Resonance describes the persuasiveness of the new story, theory or concept. Ideas which resonate “feel right” to the recipient. Finding and applying the resonance can be challenging, however, as it involves not only the content of the message, but also its timing, and how well it harmonizes with the existing perspective of the audience and the persona of the messenger. On this last point Gardner contrasts Bill Clinton's talent for getting in tune with his audience to neutralize opposition, while Newt Gingrich seemed to consistently stimulate it.

And while a leader may be working with a single message, that message best resonates when it is offered and considered in many different forms through a variety of representational redescriptions. At times these redescriptions are provided by the leader, but in other cases a leader can provide resources to their audience, along with rewards and incentives for the group to develop and "try out" the idea on their own.

These levers work positively to bring about a change, but they must overcome resistances. These resistances are characterized as the "counter-story;” existing representations which a leader hopes to convince their audience to supplant. Resistances must be met with resonating integrity, in an ethical approach. “One can – and must – go through an exercise of deep and pervasive mental surgery with respect to every entrenched view: define it, understand the reasons for its provenance, point out its weaknesses, and then develop multiple ways of undermining that view and bolstering a more constructive one. In other words, search for the resonance, and stamp out the resistance.” [p.145]

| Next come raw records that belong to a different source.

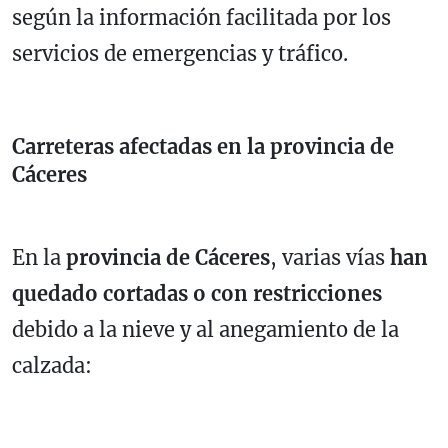
según la información facilitada por los
servicios de emergencias y tráfico.
Carreteras afectadas en la provincia de
Cáceres
En la
provincia de Cáceres
, varias vías
han
quedado cortadas o con restricciones
debido a la nieve y al anegamiento de la
calzada:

Affecting an organization requires reason, and resonance – but having the right story is only the starting point. Meaningful change takes time. “New ideas do not travel easily, and it is hard for them to take hold. Because we cannot know in advance which formats will prove effective in communicating a new message, we are well advised to use several alternative formats…We need to monitor the words and actions of a leader’s constituents to glean how ideas have been translated and internalized…until we ‘get it right’--or at least until the next change in context challenges current representations and calls for yet another take on the situation at hand.” [p.102]

In conclusion, it may seem discouragingly difficult to effect change. But rather than seeking for the perfect message, or the perfect presentation, it may be better to for a leader to engage an audience--resistances and all--early and often, and find many ways to bring those ideas forward. It may also help to give an audience the tools needed to rework that message into a variety of forms and find the ones that fit. The more active a leader is on this front, the more likely that they'll be ready to capitalize on real world events as they unfold.